Re: Interaction of Remove and Global variables in a Module
- To: mathgroup at smc.vnet.net
- Subject: [mg120105] Re: Interaction of Remove and Global variables in a Module
- From: "Oleksandr Rasputinov" <oleksandr_rasputinov at hmamail.com>
- Date: Fri, 8 Jul 2011 04:54:39 -0400 (EDT)

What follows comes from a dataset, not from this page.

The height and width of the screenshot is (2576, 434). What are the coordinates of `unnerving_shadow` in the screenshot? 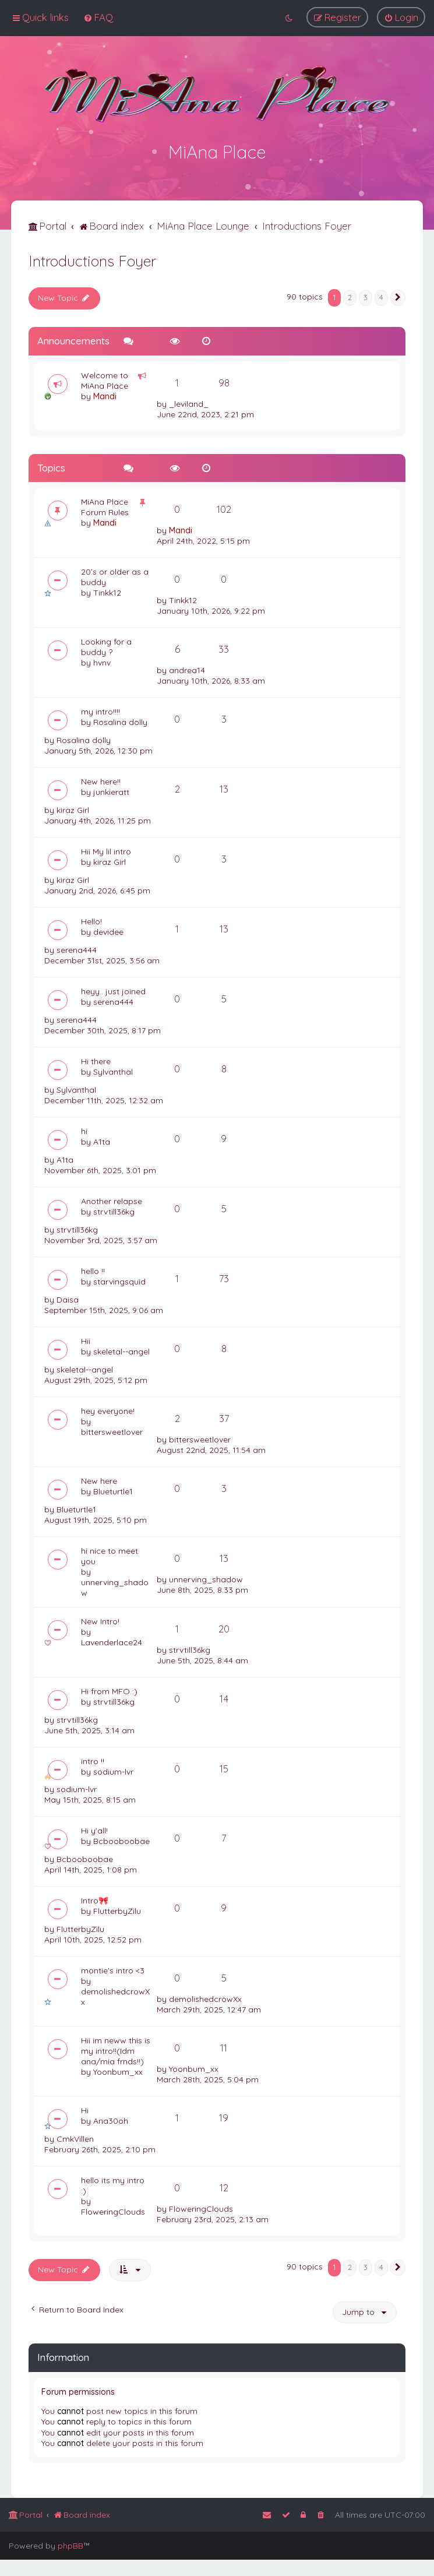 It's located at (115, 1586).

- References: <iv45c7$et1$1@smc.vnet.net>
On Thu, 07 Jul 2011 12:30:15 +0100, blamm64 <blamm64 at charter.net> wrote: > This is what I get for querying SetDelayed > > In[1]:= ?SetDelayed > lhs:=rhs assigns rhs to be the delayed value of lhs. rhs is maintained > in an unevaluated form. When lhs appears, it is replaced by rhs, > evaluated afresh each time. >> > > Note particularly the above reads AFRESH EACH time. It appears then > the following is inconsistent behavior based on the above description: > > In[2]:= f[b_]:=Module[{t},a[t_]=b*t^2;] > In[3]:= a[t] > Out[3]= a[t] > In[4]:= f[3] > In[5]:= a[t]//InputForm > Out[5]//InputForm= > 3*t^2 > In[6]:= f[5] > In[7]:= a[t]//InputForm > Out[7]//InputForm= > 5*t^2 > In[8]:= Remove[a] > In[9]:= f[4] > In[10]:= a[t]//InputForm > Out[10]//InputForm= > a[t] > > Apparently AFRESH is not an accurate description of how SetDelayed > operates in this case, or I am missing something about this particular > interaction of Module, Remove, and global variables inside Modules. > > However, if I go back, after executing the last line above (<a> has > been Removed), and place the cursor in the input line where <f> is > defined and hit Enter, which I thought would be identical to just > evaluating <f> AFRESH again, and then execute the <f[4]> line again, > then the global <a> definition is re-constituted. > > The documentation for Remove reads the name is no longer recognized by > Mathematica. My understanding is that if the same name is defined > AFRESH, it will once again be recognized. > > So if anyone would let me know what I am missing, regarding why the > definition of <a> is not created AFRESH each time <f> is evaluated, I > would appreciate it. > > Please don't construe the definition of <f> as my way of > 'parameterizing' a function definition, I just use that definition to > convey the apparent inconsistency. > > -Brian L. This puzzle is explained by noting that after Remove is called, the definition of f is updated to reflect the removal of a: f[b_] := Module[{t}, Removed[a][t_] = b*t^2;] which coincides with the documented behaviour; you are now free to redefine f if you wish the definition to refer to a "new" a rather than the one that was expunged by Remove. The fact that it does not work as might have been anticipated indicates that Remove is not appropriate in this context; Clear or ClearAll would be better choices.